Après la (courte) cérémonie d’ouverture, place au jeu ! Le Japon lance « sa » Coupe du monde de rugby, aujourd’hui (à 13h45 en heure de Beyrouth), sous une pression médiatique et populaire sans pareil. « C’est une énorme responsabilité et une formidable opportunité d’avoir la chance de promouvoir ce sport, de le faire croître », a admis le sélectionneur néo-zélandais du Japon, Jamie Joseph.
Preuve de l’engouement suscité dans le premier pays asiatique à organiser un Mondial de rugby, une bonne centaine de journalistes étaient présents pour l’annonce hier du XV de départ des Brave Blossoms face à la Russie. « Je suis tellement nerveux que j’ai fait toutes sortes d’erreurs à l’entraînement. Il y a tellement de monde et de caméras... mais je suis très fier d’être à la Coupe du monde et d’être capitaine du Japon », a assuré Michael Leitch, 3e ligne et capitaine du Japon, qui – après deux Mondiaux et plus de 50 sélections – n’est plus un bleu.
Dixième nation mondiale, le Japon rêve d’accéder pour la première fois aux quarts de finale. Ce qui passe bien sûr par un succès sur la Russie. Puis il faudra battre les Samoa et l’Écosse pour espérer terminer à la 2e place de la poule A derrière l’Irlande, qui semble intouchable. L’objectif des Russes est plus réduit. Présents pour la seconde fois en Coupe du monde (après 2011) et qualifiés pour l’édition 2019 grâce aux disqualifications de l’Espagne, de la Roumanie et de la Belgique, coupables d’avoir aligné des joueurs non éligibles lors des éliminatoires (zone Europe), ils visent un premier succès. « Avec des équipes aussi structurées et organisées que le Japon, il faut créer un peu de chaos pour les pousser à penser par eux-mêmes », a confié le sélectionneur Lyn Jones, qui rêve d’offrir à la Russie une première victoire en Coupe du monde. « On a un plan. Nous avons une formule, je pense qu’on peut aller défier le Japon et lui rendre la vie aussi compliquée que possible », assure-t-il.
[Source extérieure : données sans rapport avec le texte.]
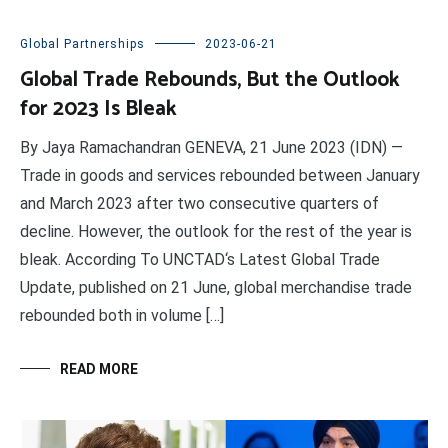
Global Partnerships
2023-06-21
Global Trade Rebounds, But the Outlook
for 2023 Is Bleak
By Jaya Ramachandran GENEVA, 21 June 2023 (IDN) —
Trade in goods and services rebounded between January
and March 2023 after two consecutive quarters of
decline. However, the outlook for the rest of the year is
bleak. According To UNCTAD‘s Latest Global Trade
Update, published on 21 June, global merchandise trade
rebounded both in volume […]
READ MORE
Quant à la cérémonie d’ouverture de ce 9e Mondial, elle débutera à 18h30 au Japon (à 12h30 en heure de Beyrouth) par un survol du stade par des avions de chasse, et mêlera histoire et culture pour illustrer « la passion des Japonais » pour la compétition, ont indiqué hier les organisateurs. « Évoquée sous la forme d’un festival japonais, la cérémonie raconte l’histoire d’une aube mythique, les origines du rugby et son arrivée au Japon, et l’épanouissement du rugby dans cette célébration globale », ont-ils précisé. World Rugby (la Fédération internationale de la discipline) n’a pas précisé quelles seraient les personnalités présentes, ni si un membre de la famille impériale assisterait au spectacle. En 2015, le prince Harry avait assisté à la cérémonie d’ouverture de la précédente Coupe du monde, au stade de Twickenham en Angleterre.